▶ **Task requirements**:
In the entries below, go to the line containing "matches our requirements, we" and repeat it along with every later line, exactly.

Stored data entries
......
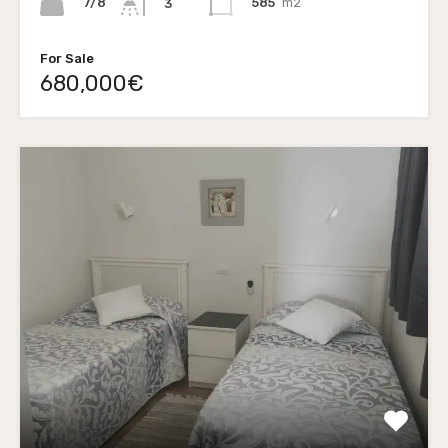
7/8
585
m2
3
For Sale
680,000€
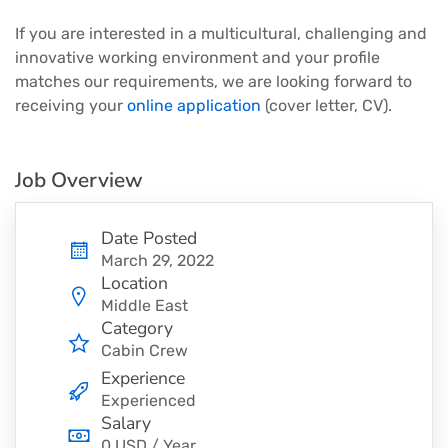
If you are interested in a multicultural, challenging and
innovative working environment and your profile
matches our requirements, we are looking forward to
receiving your
online application
(cover letter, CV).
Job Overview
Date Posted
March 29, 2022
Location
Middle East
Category
Cabin Crew
Experience
Experienced
Salary
0 USD / Year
......
▶ **Written solution**:
matches our requirements, we are looking forward to
receiving your
online application
(cover letter, CV).
Job Overview
Date Posted
March 29, 2022
Location
Middle East
Category
Cabin Crew
Experience
Experienced
Salary
0 USD / Year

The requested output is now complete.